On June 17, 2026, Netflix canceled the series after one season.

===Casting===
Bill Pullman, Geena Davis, Clarke Peters, Alfred Molina, Denis O'Hare, and Alfre Woodard were cast in September 2024. Later that month, Jena Malone, Carlos Miranda, Seth Numrich and Alice Kremelberg joined the cast. In November 2024, Rafael Casal, Ed Begley Jr., Jane Kaczmarek, Eric Edelstein, Dee Wallace and Mousa Hussein Kraish joined the cast in recurring roles.

===Filming===
Filming began in September 2024. Filming locations include Albuquerque and Santa Fe, New Mexico.

==Release==
The series premiered on Netflix on May 21, 2026.. In its first week, according to figures reported in Deadline Hollywood, the drew in "5.6m views", debuting in second place on Netflix's TV series chart behind Nemesis, then in its second week of release.

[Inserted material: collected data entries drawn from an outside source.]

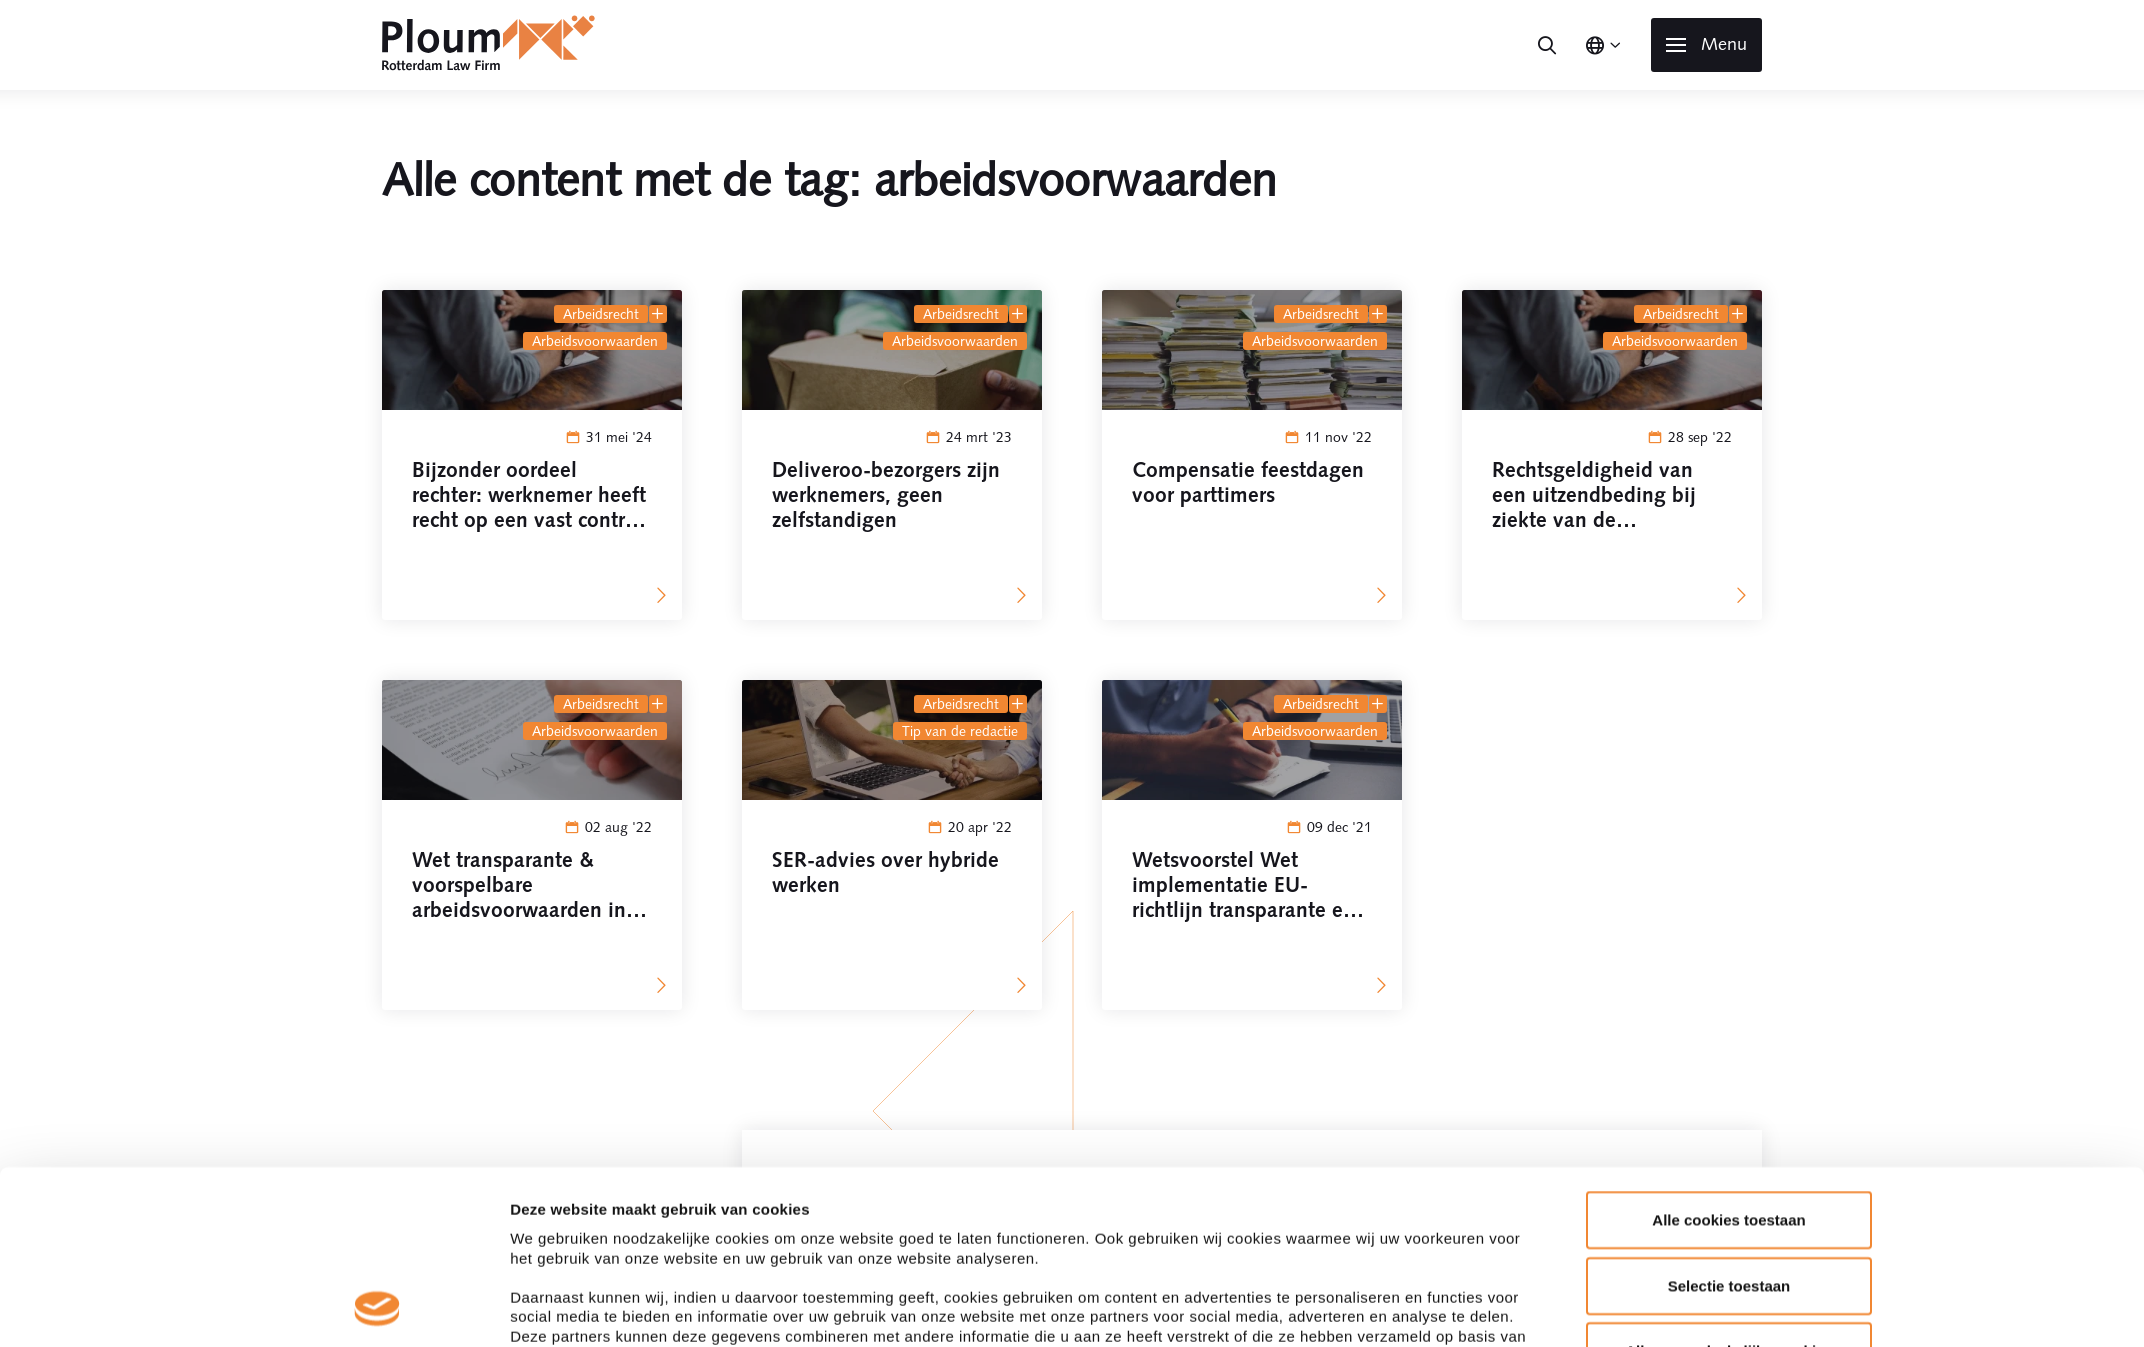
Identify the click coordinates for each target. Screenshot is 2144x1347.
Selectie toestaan (1729, 696)
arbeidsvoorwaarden (595, 341)
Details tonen (1328, 881)
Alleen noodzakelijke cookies (1729, 762)
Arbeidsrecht (601, 314)
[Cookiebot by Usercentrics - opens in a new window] (377, 882)
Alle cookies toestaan (1728, 631)
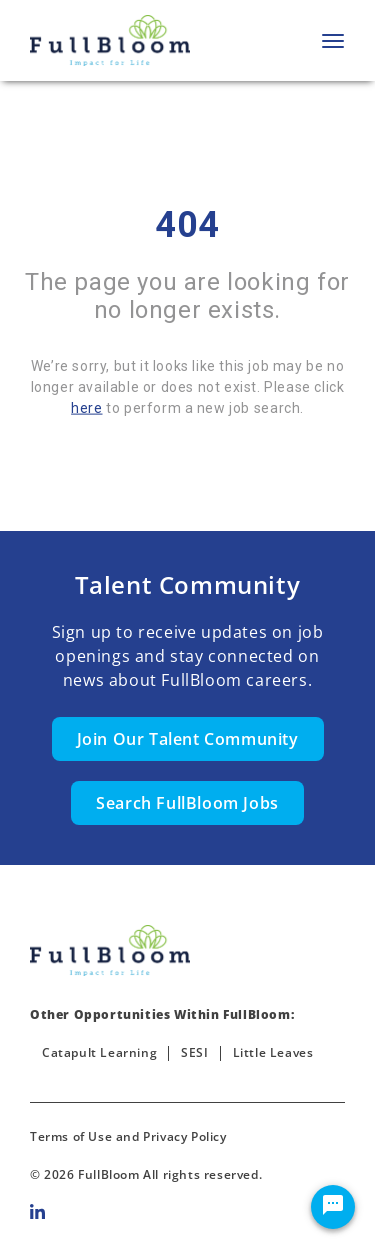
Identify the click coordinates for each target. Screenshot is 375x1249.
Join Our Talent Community (188, 739)
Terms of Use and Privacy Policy (128, 1136)
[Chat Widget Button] (333, 1207)
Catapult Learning (99, 1052)
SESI (194, 1052)
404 (187, 225)
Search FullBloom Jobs (187, 803)
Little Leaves (273, 1052)
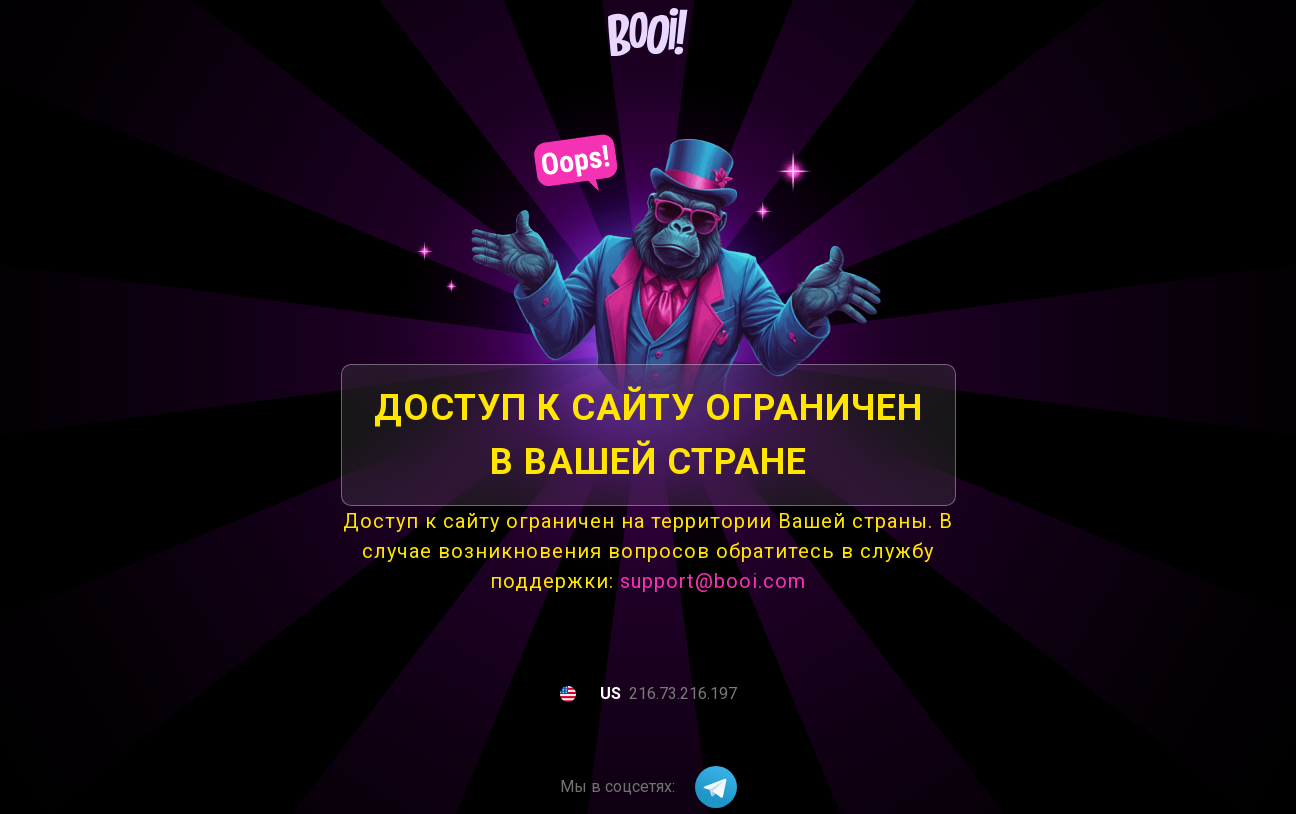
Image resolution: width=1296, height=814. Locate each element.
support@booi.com (713, 581)
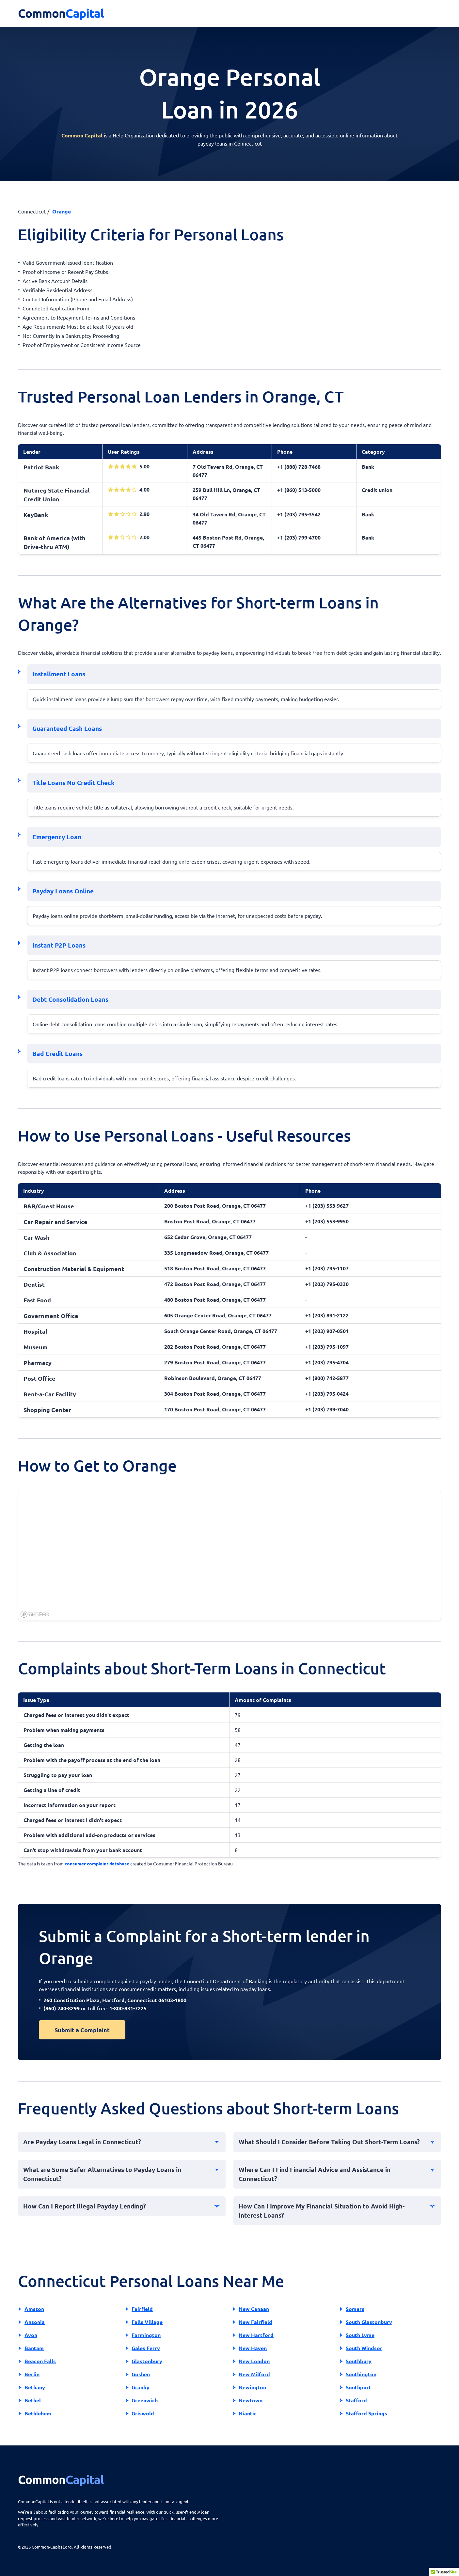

Collider reported that this accounted for 35 million hours viewed.

==Reception==
On the review aggregator website Rotten Tomatoes, the series holds an approval rating of 97%, based on 69 reviews, with an average of rated reviews of 7.3/10. The website's critics consensus reads, "The Boroughs exudes excellence through its wonderfully plotted sci-fi trappings, star-studded cast, heartfelt narrative, and genuine ingenuity; a new classic through-and-through." Metacritic, which uses a weighted average, assigned a score of 71 out of 100 based on 28 critics, indicating "generally favorable" reviews.

==Soundtrack==
The Boroughs (Soundtrack from the Netflix Series) was released on June 19, 2026.